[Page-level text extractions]
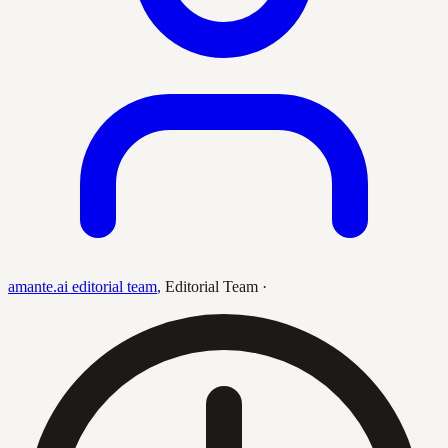
amante.ai editorial team
,
Editorial Team
·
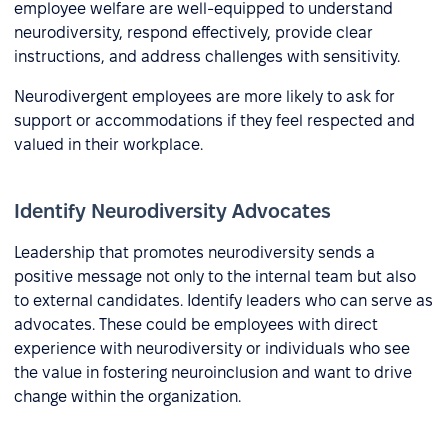
employee welfare are well-equipped to understand
neurodiversity, respond effectively, provide clear
instructions, and address challenges with sensitivity.
Neurodivergent employees are more likely to ask for
support or accommodations if they feel respected and
valued in their workplace.
Identify Neurodiversity Advocates
Leadership that promotes neurodiversity sends a
positive message not only to the internal team but also
to external candidates. Identify leaders who can serve as
advocates. These could be employees with direct
experience with neurodiversity or individuals who see
the value in fostering neuroinclusion and want to drive
change within the organization.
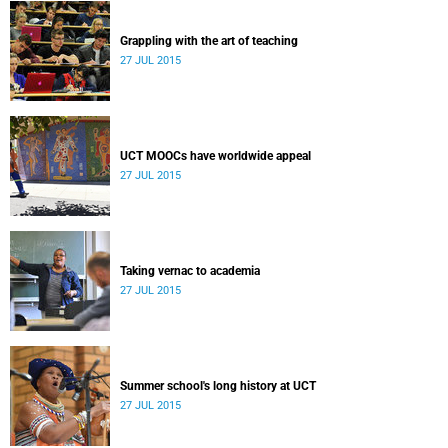
Grappling with the art of teaching
27 JUL 2015
UCT MOOCs have worldwide appeal
27 JUL 2015
Taking vernac to academia
27 JUL 2015
Summer school's long history at UCT
27 JUL 2015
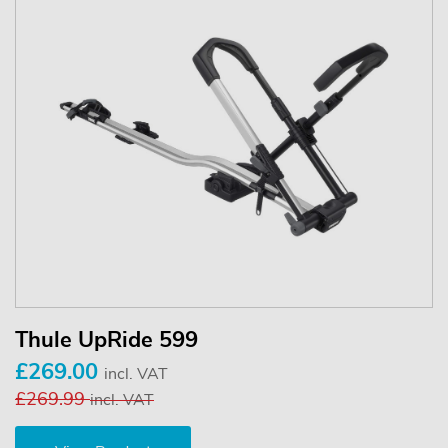
Thule UpRide 599
£269.00
incl. VAT
£269.99
incl. VAT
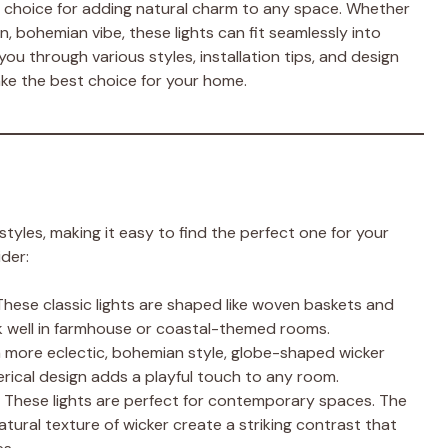
 choice for adding natural charm to any space. Whether
rn, bohemian vibe, these lights can fit seamlessly into
k you through various styles, installation tips, and design
ake the best choice for your home.
tyles, making it easy to find the perfect one for your
der:
 These classic lights are shaped like woven baskets and
rk well in farmhouse or coastal-themed rooms.
e a more eclectic, bohemian style, globe-shaped wicker
rical design adds a playful touch to any room.
: These lights are perfect for contemporary spaces. The
ural texture of wicker create a striking contrast that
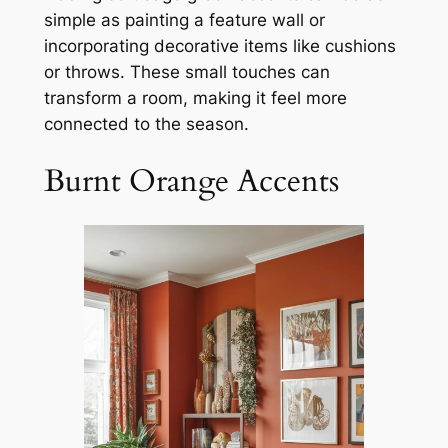
simple as painting a feature wall or
incorporating decorative items like cushions
or throws. These small touches can
transform a room, making it feel more
connected to the season.
Burnt Orange Accents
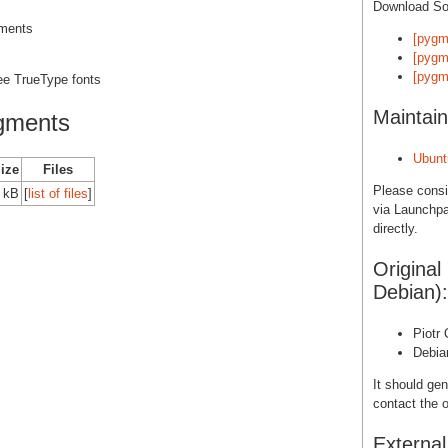
Download S
gments
[pygm
[pygm
[pygm
ree TrueType fonts
Maintain
gments
Ubunt
Size
Files
Please cons
0 kB
[
list of files
]
via Launchpa
directly.
Original
Debian):
Piotr
Debia
It should gen
contact the o
Externa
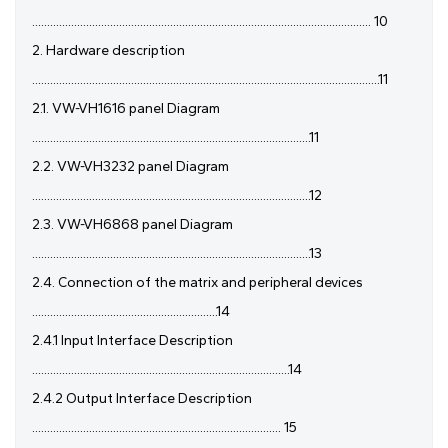
................................................................................................................. 10
2. Hardware description
....................................................................................................................11
2.1. VW-VH1616 panel Diagram
.............................................................................................11
2.2. VW-VH3232 panel Diagram
.............................................................................................12
2.3. VW-VH6868 panel Diagram
.............................................................................................13
2.4. Connection of the matrix and peripheral devices
..............................................................14
2.4.1 Input Interface Description
......................................................................................14
2.4.2 Output Interface Description
................................................................................... 15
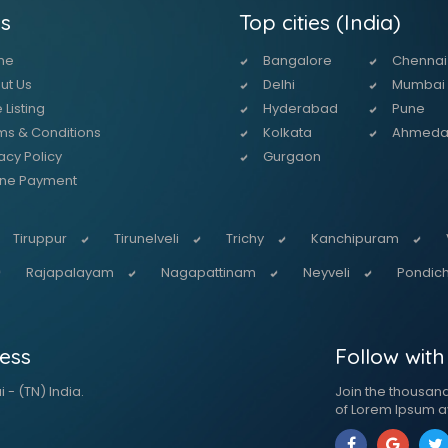
s
Top cities (India)
me
Bangalore
Chennai
ut Us
Delhi
Mumbai
 Listing
Hyderabad
Pune
ms & Conditions
Kolkata
Ahmed
acy Policy
Gurgaon
ine Payment
Tiruppur
Tirunelveli
Trichy
Kanchipuram
Rajapalayam
Nagapattinam
Neyveli
Pondich
ess
Follow with
 - (TN) India.
Join the thousan
of Lorem Ipsum a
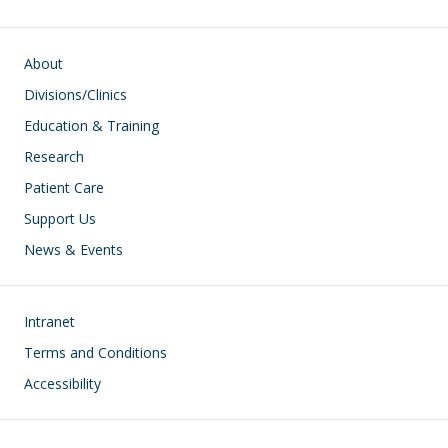
Main navigation
About
Divisions/Clinics
Education & Training
Research
Patient Care
Support Us
News & Events
Footer
Intranet
Terms and Conditions
Accessibility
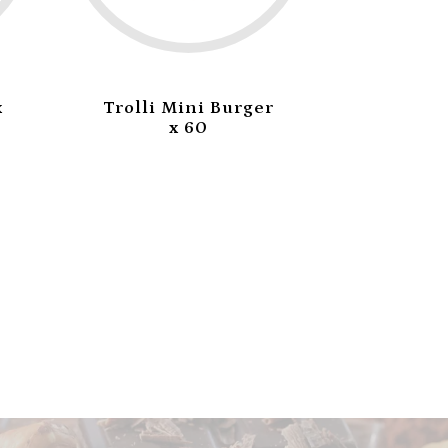
x
Trolli Mini Burger
Trolli 
x 60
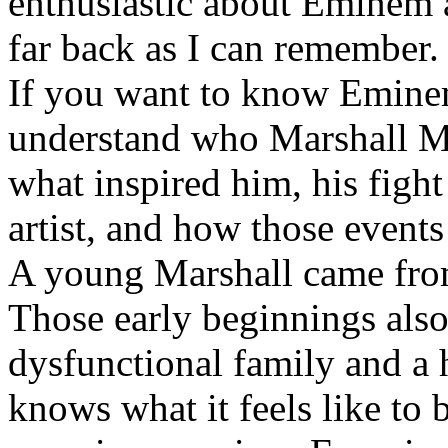
enthusiastic about Eminem a
far back as I can remember.
If you want to know Eminem 
understand who Marshall Ma
what inspired him, his fight
artist, and how those event
A young Marshall came fro
Those early beginnings als
dysfunctional family and a 
knows what it feels like to b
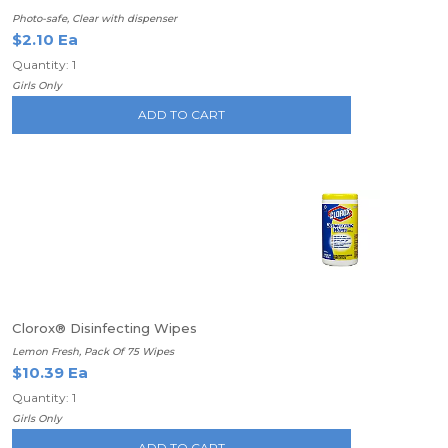
Photo-safe, Clear with dispenser
$2.10 Ea
Quantity: 1
Girls Only
ADD TO CART
Clorox® Disinfecting Wipes
Lemon Fresh, Pack Of 75 Wipes
$10.39 Ea
Quantity: 1
Girls Only
ADD TO CART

## HOW TO COMPLETE THIS TASK:
Begin with the first line of the records and repeat every line up to the one with "Identify Neurodiversity Advocates", counting that line too. Pictures are not part of the copy.

## OUTPUT:
amante.ai editorial team
,
Editorial Team
·
employee welfare are well-equipped to understand
neurodiversity, respond effectively, provide clear
instructions, and address challenges with sensitivity.
Neurodivergent employees are more likely to ask for
support or accommodations if they feel respected and
valued in their workplace.
Identify Neurodiversity Advocates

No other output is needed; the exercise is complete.